Sigmoidal substrate saturation curves in Michaelis-Menten mechanism as an artefact

Abstract

The conditions under which sigmoidal substrate saturation curves are to be expected in the simple Michaelis-Menten mechanism and the Michaelis-Menten mechanism combined with the concomitant partial inactivation of the enzyme have been determinee solved numerically for different sets of rate constants by computer simulation on the basis of the second order Runge-Kutta method. In order to simulate the real experimental conditions, the substrate saturation curves have also been derived from velocity values in the quasi-steady state, by using the non-linear least squares fitting method. In the framework of the Michaelis-Menten mechanism there is a sigmoidal relationship between initial velocity and substrate concentration only in the case of a Van Slyke mechanism, i.e. if k2 greater than k-1 and therefore K=k2/k1 is a "kinetic constant" if the velocity is determined in the quasi-steady state.

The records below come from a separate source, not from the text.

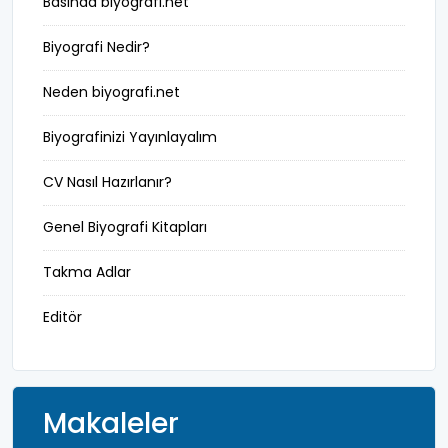
Basında biyografi.net
ilkler
Biyografi Nedir?
ingilizce biyografi
Neden biyografi.net
istihbarat
Biyografinizi Yayınlayalım
işinsanı
CV Nasıl Hazırlanır?
karikatürist
Genel Biyografi Kitapları
kendi dilinden yaşamöyküsü
Takma Adlar
kral
Editör
manken
mareşal
Makaleler
marka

If the enzyme is inactivated during the course of velocity measurement in the quasi-steady state, a sigmoidal or a degenerated hyperbolic saturation curve is obtained. A sigmoidal saturation curve can be obtained in the case of the Van Slyke mechanism, independent of the rate constant of the inactivation of the enzyme, or in the case of Michaelis-Menten or Briggs-Haldane mechanism, if k3 is sufficiently high. The inflexion point of such substrate saturation curves is determined by the rate constants, i.e. S0 less than or approximately k3/k1 and k-1/k1 and/or k2/k1. The higher the value of k3 the more pronounced is the sigmoidicity. The Michaelis constant can precisely be determined only if the velocities are measured in the very steady state at all substrate concentrations used. If the measurements are made in the quasi-steady state, the KM is always underestimated.